Screenshot grounding data
----------------
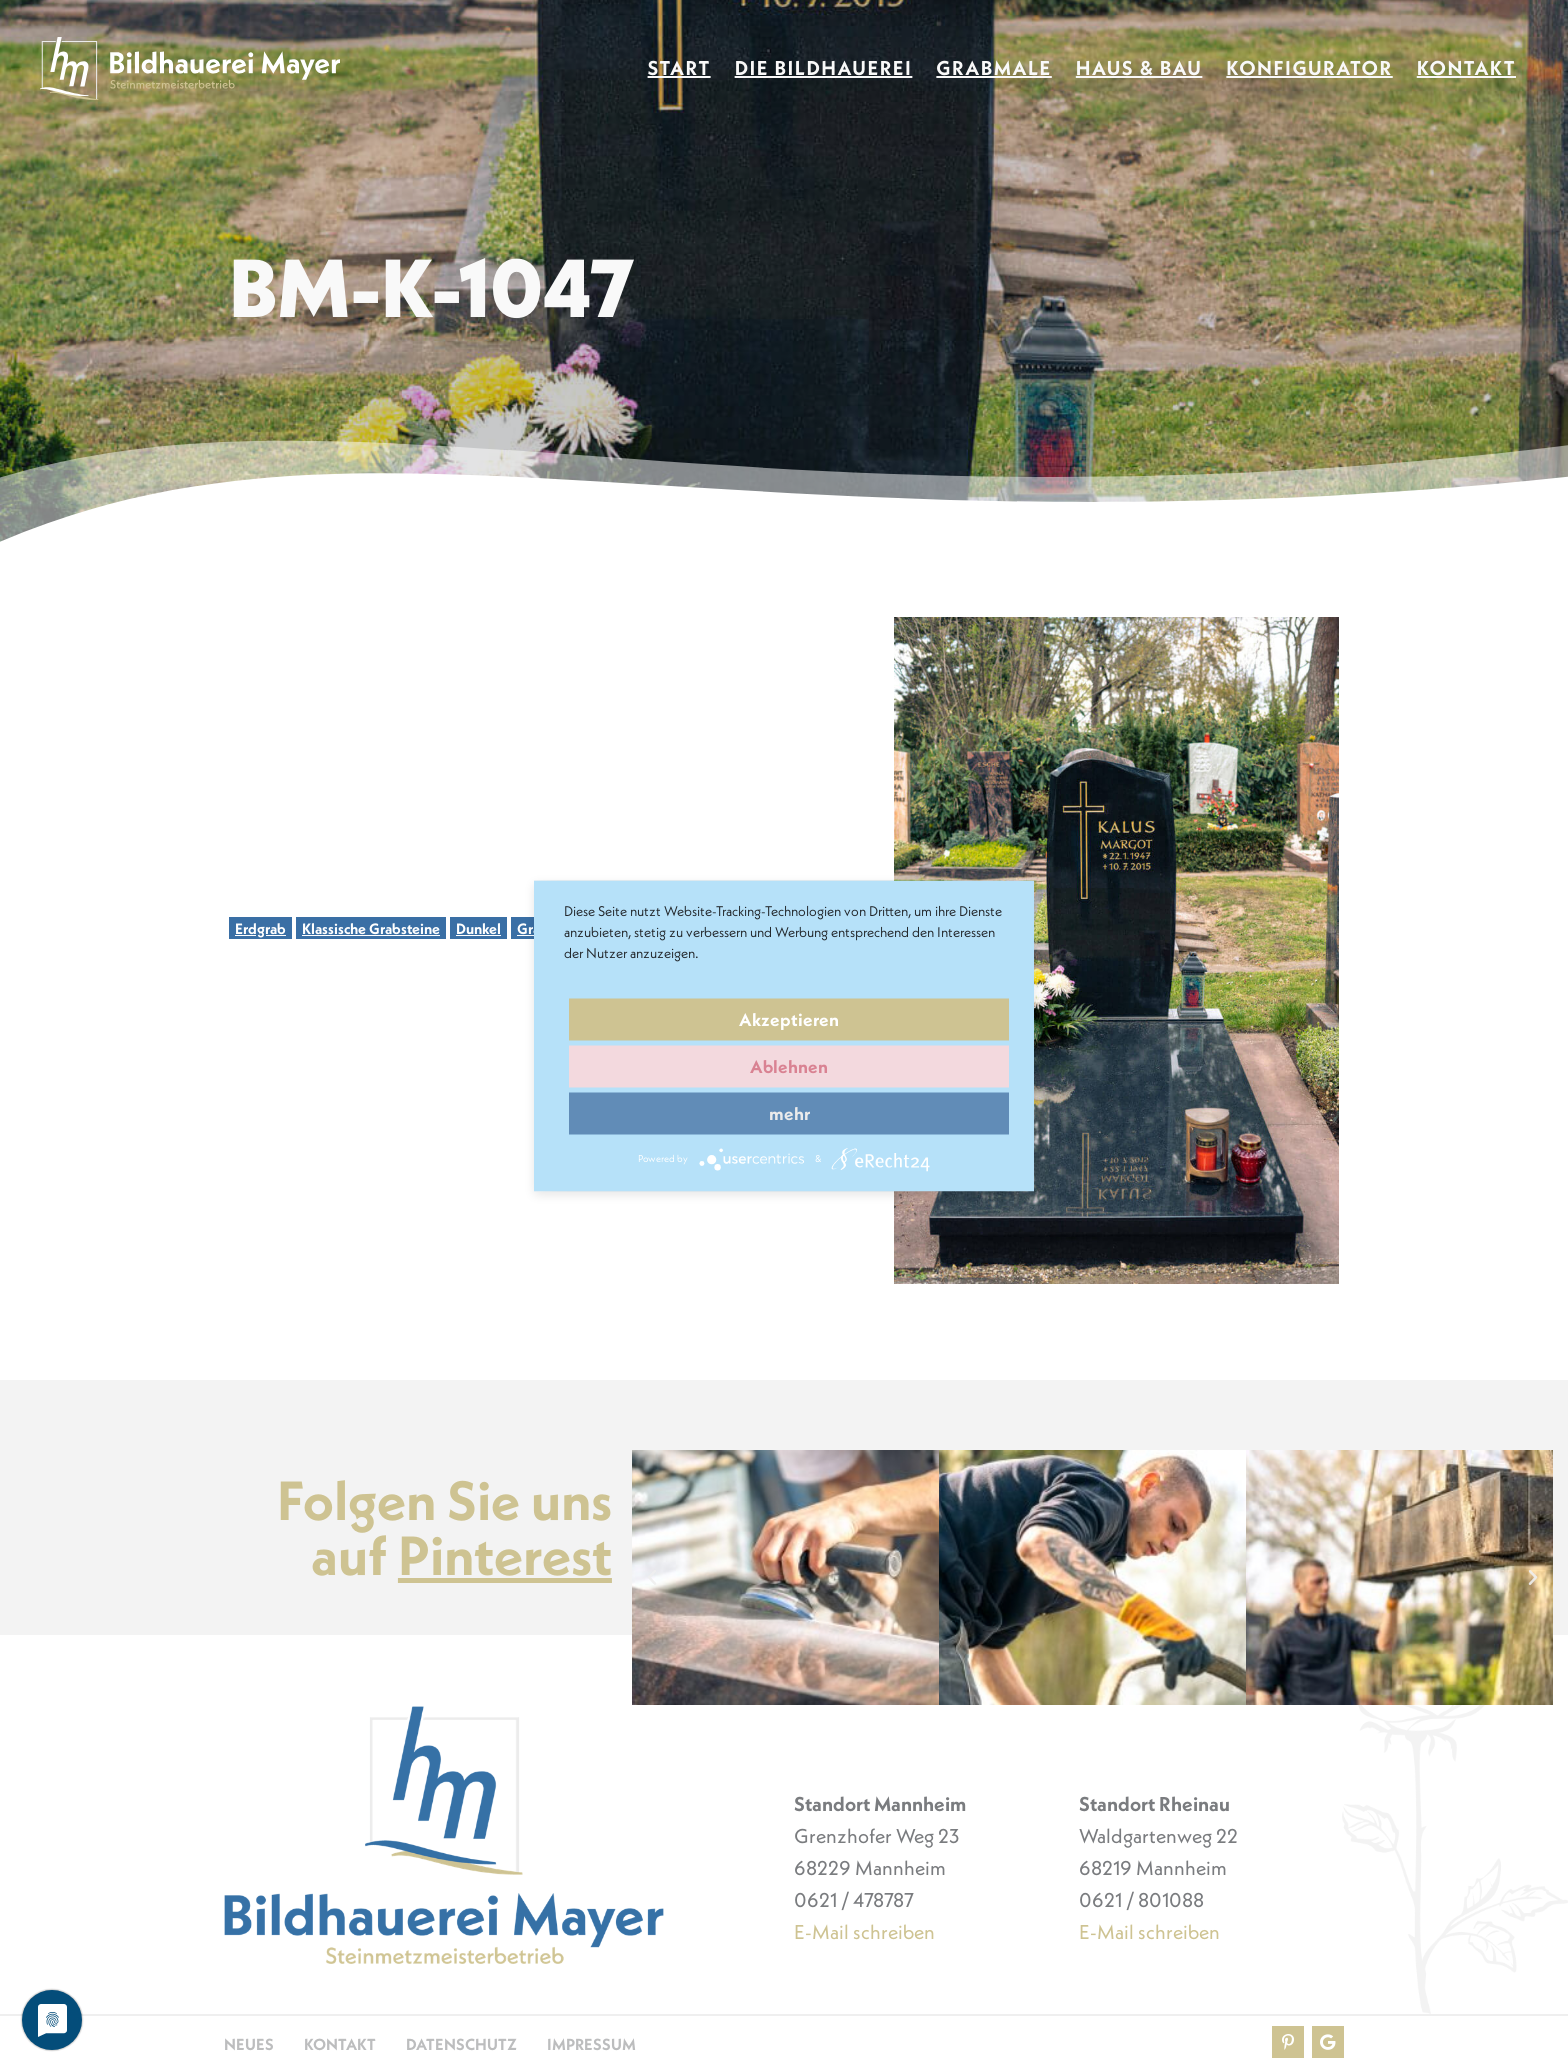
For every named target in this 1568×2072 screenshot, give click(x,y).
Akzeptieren (789, 1019)
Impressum (591, 2044)
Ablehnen (789, 1066)
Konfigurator (1309, 68)
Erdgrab (260, 928)
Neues (249, 2044)
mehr (789, 1113)
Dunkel (478, 928)
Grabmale (993, 68)
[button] (652, 1578)
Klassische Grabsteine (371, 928)
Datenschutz (461, 2044)
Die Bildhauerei (824, 68)
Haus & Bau (1139, 68)
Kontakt (1466, 68)
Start (679, 68)
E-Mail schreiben (864, 1931)
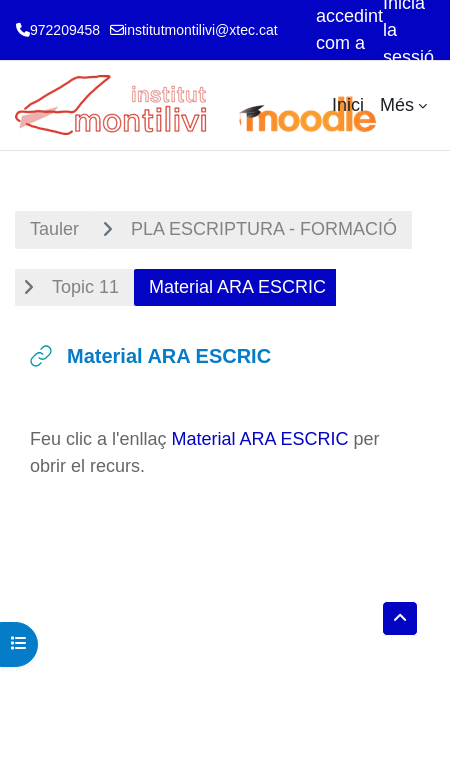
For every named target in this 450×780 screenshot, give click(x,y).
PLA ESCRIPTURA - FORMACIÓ (264, 229)
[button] (400, 618)
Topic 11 (85, 287)
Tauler (54, 229)
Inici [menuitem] (348, 105)
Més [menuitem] (397, 105)
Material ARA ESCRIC (260, 439)
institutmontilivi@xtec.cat (200, 30)
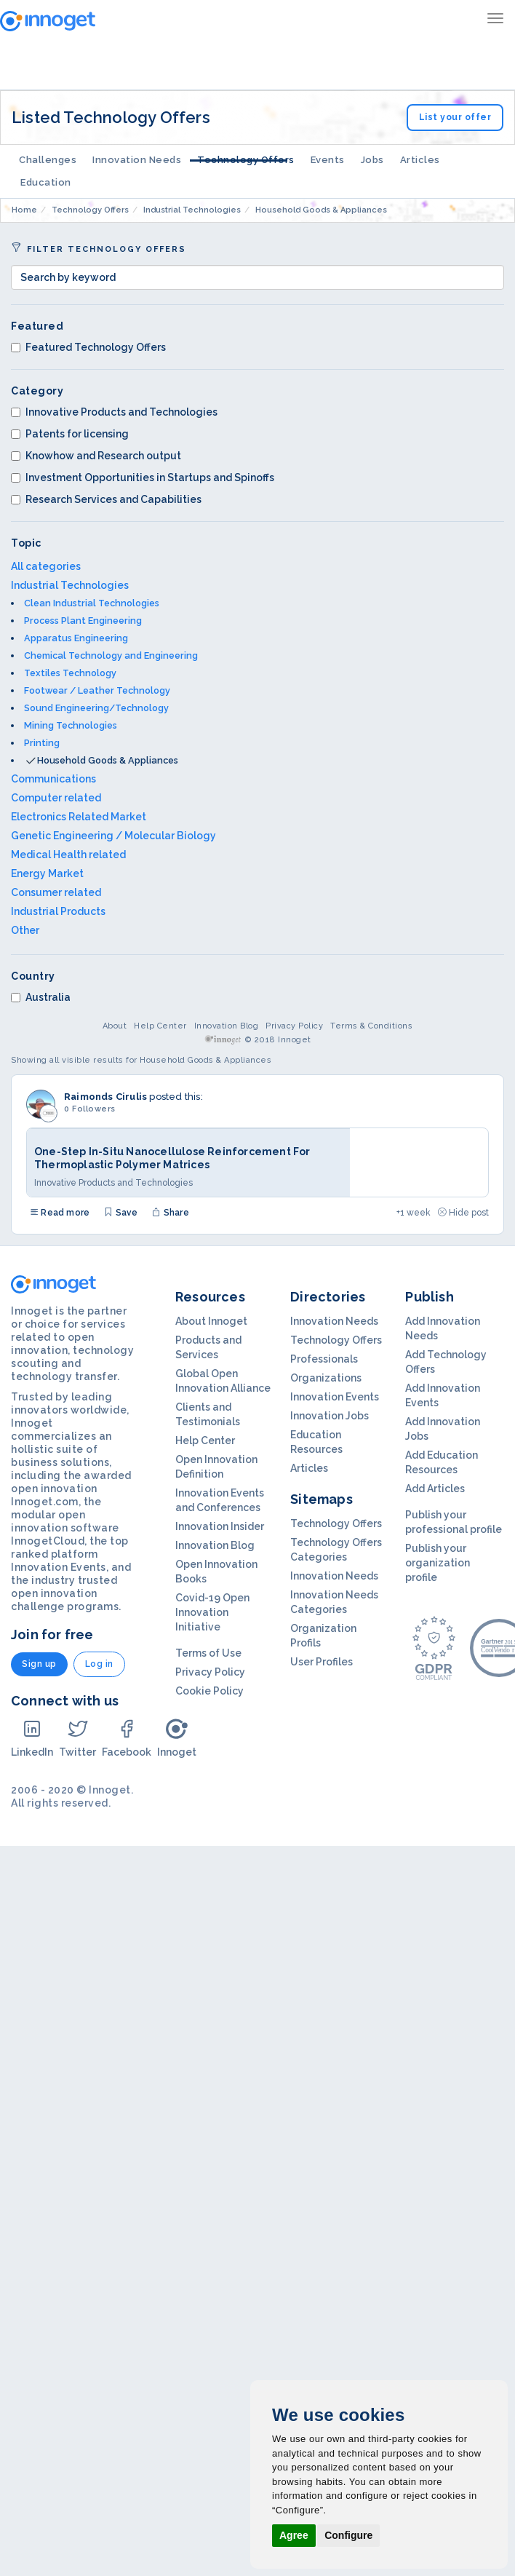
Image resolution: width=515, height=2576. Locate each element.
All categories (46, 566)
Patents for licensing (70, 434)
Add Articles (435, 1488)
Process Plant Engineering (83, 620)
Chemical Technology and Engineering (111, 655)
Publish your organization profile (437, 1562)
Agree (293, 2535)
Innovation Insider (219, 1526)
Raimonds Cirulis (105, 1096)
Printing (42, 742)
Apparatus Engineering (76, 638)
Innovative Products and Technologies (114, 412)
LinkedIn (32, 1738)
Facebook (126, 1738)
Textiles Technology (70, 672)
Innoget (176, 1738)
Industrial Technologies (70, 585)
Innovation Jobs (329, 1416)
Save (120, 1213)
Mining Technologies (70, 725)
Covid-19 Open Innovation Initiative (212, 1612)
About (115, 1026)
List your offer (455, 117)
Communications (53, 779)
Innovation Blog (226, 1026)
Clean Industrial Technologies (91, 603)
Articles (420, 159)
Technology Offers (246, 159)
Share (170, 1213)
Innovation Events (334, 1397)
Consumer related (56, 892)
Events (328, 159)
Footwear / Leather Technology (97, 690)
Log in (99, 1664)
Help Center (160, 1026)
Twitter (77, 1738)
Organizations (326, 1378)
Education (45, 182)
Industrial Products (58, 911)
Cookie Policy (209, 1691)
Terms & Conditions (371, 1026)
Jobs (372, 159)
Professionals (324, 1359)
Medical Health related (68, 854)
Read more (59, 1213)
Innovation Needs (136, 159)
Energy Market (47, 873)
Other (25, 930)
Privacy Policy (294, 1026)
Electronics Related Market (78, 817)
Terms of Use (208, 1653)
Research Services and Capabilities (106, 499)
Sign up (39, 1664)
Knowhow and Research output (96, 455)
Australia (41, 997)
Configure (348, 2535)
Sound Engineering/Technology (96, 707)
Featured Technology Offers (88, 347)
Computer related (56, 798)
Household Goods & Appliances (107, 760)
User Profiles (321, 1662)
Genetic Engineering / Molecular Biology (113, 835)
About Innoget (211, 1321)
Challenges (47, 159)
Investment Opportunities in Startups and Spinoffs (142, 477)
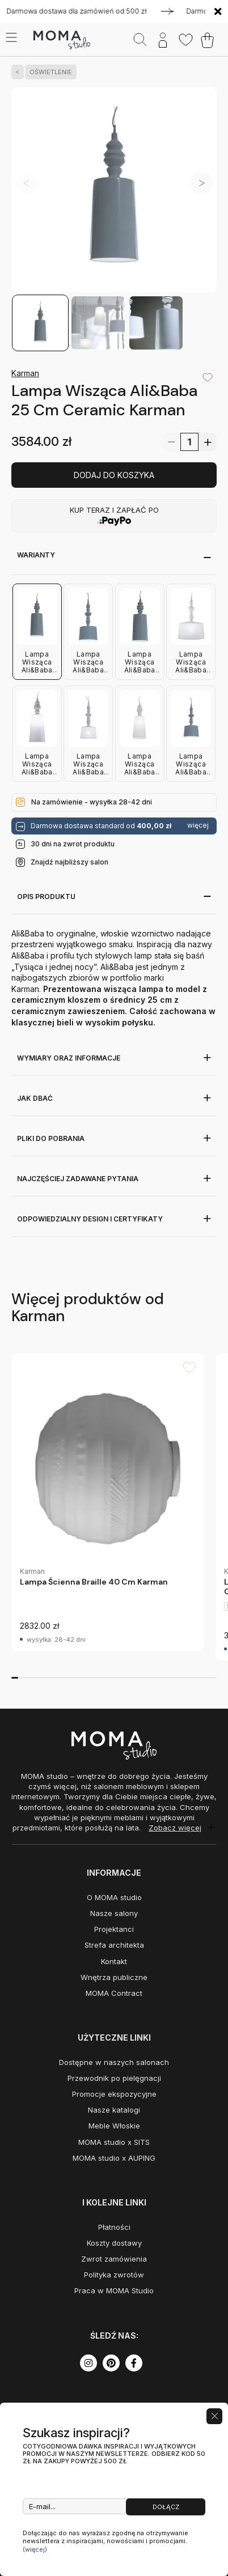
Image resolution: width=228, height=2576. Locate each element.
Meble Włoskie (114, 2125)
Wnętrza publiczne (114, 1977)
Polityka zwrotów (114, 2274)
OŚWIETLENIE (48, 72)
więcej (198, 825)
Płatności (114, 2227)
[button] (201, 183)
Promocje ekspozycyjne (114, 2093)
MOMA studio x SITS (114, 2142)
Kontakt (114, 1961)
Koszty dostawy (114, 2242)
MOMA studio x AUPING (114, 2157)
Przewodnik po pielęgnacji (114, 2078)
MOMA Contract (114, 1993)
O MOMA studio (114, 1897)
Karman (25, 373)
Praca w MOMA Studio (114, 2290)
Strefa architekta (114, 1944)
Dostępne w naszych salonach (114, 2062)
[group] (107, 1502)
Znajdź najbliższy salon (69, 862)
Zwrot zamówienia (114, 2258)
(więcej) (35, 2549)
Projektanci (114, 1929)
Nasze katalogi (114, 2109)
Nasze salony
----------------
WHAT THIS TASK INVOLVES.
Each record above needs to be transcribed word for word, with its pictures omitted.

ANSWER TO THIS EXERCISE.
For every named target in this 1568×2072 screenshot, give click(x,y).
Akzeptieren (789, 1019)
Impressum (591, 2044)
Ablehnen (789, 1066)
Konfigurator (1309, 68)
Erdgrab (260, 928)
Neues (249, 2044)
mehr (789, 1113)
Dunkel (478, 928)
Grabmale (993, 68)
[button] (652, 1578)
Klassische Grabsteine (371, 928)
Datenschutz (461, 2044)
Die Bildhauerei (824, 68)
Haus & Bau (1139, 68)
Kontakt (1466, 68)
Start (679, 68)
E-Mail schreiben (864, 1931)
For every named target in this 450×780 screenshot, give click(x,y).
PLA ESCRIPTURA - FORMACIÓ (264, 229)
[button] (400, 618)
Topic 11 (85, 287)
Tauler (54, 229)
Inici [menuitem] (348, 105)
Més [menuitem] (397, 105)
Material ARA ESCRIC (260, 439)
institutmontilivi@xtec.cat (200, 30)
Image resolution: width=515, height=2576. Locate each element.
All categories (46, 566)
Patents for licensing (70, 434)
Add Articles (435, 1488)
Process Plant Engineering (83, 620)
Chemical Technology and Engineering (111, 655)
Publish your organization profile (437, 1562)
Agree (293, 2535)
Innovation Insider (219, 1526)
Raimonds Cirulis (105, 1096)
Printing (42, 742)
Apparatus Engineering (76, 638)
Innovative Products and Technologies (114, 412)
LinkedIn (32, 1738)
Facebook (126, 1738)
Textiles Technology (70, 672)
Innoget (176, 1738)
Industrial Technologies (70, 585)
Innovation Jobs (329, 1416)
Save (120, 1213)
Mining Technologies (70, 725)
Covid-19 Open Innovation Initiative (212, 1612)
About (115, 1026)
List your offer (455, 117)
Communications (53, 779)
Innovation Blog (226, 1026)
Clean Industrial Technologies (91, 603)
Articles (420, 159)
Technology Offers (246, 159)
Share (170, 1213)
Innovation Events (334, 1397)
Consumer related (56, 892)
Events (328, 159)
Footwear / Leather Technology (97, 690)
Log in (99, 1664)
Help Center (160, 1026)
Twitter (77, 1738)
Organizations (326, 1378)
Education (45, 182)
Industrial Products (58, 911)
Cookie Policy (209, 1691)
Terms & Conditions (371, 1026)
Jobs (372, 159)
Professionals (324, 1359)
Medical Health related (68, 854)
Read more (59, 1213)
Innovation Needs (136, 159)
Energy Market (47, 873)
Other (25, 930)
Privacy Policy (294, 1026)
Electronics Related Market (78, 817)
Terms of Use (208, 1653)
Research Services and Capabilities (106, 499)
Sign up (39, 1664)
Knowhow and Research output (96, 455)
Australia (41, 997)
Configure (348, 2535)
Sound Engineering/Technology (96, 707)
Featured Technology Offers (88, 347)
Computer related (56, 798)
Household Goods & Appliances (107, 760)
User Profiles (321, 1662)
Genetic Engineering / Molecular Biology (113, 835)
About Innoget (211, 1321)
Challenges (47, 159)
Investment Opportunities in Startups and Spinoffs (142, 477)
Image resolution: width=228, height=2576. Locate each element.
Meble Włoskie (114, 2125)
Wnętrza publiczne (114, 1977)
Polityka zwrotów (114, 2274)
OŚWIETLENIE (48, 72)
więcej (198, 825)
Płatności (114, 2227)
[button] (201, 183)
Promocje ekspozycyjne (114, 2093)
MOMA studio x SITS (114, 2142)
Kontakt (114, 1961)
Koszty dostawy (114, 2242)
MOMA studio x AUPING (114, 2157)
Przewodnik po pielęgnacji (114, 2078)
MOMA Contract (114, 1993)
O MOMA studio (114, 1897)
Karman (25, 373)
Praca w MOMA Studio (114, 2290)
Strefa architekta (114, 1944)
Dostępne w naszych salonach (114, 2062)
[group] (107, 1502)
Znajdź najbliższy salon (69, 862)
Zwrot zamówienia (114, 2258)
(więcej) (35, 2549)
Projektanci (114, 1929)
Nasze katalogi (114, 2109)
Nasze salony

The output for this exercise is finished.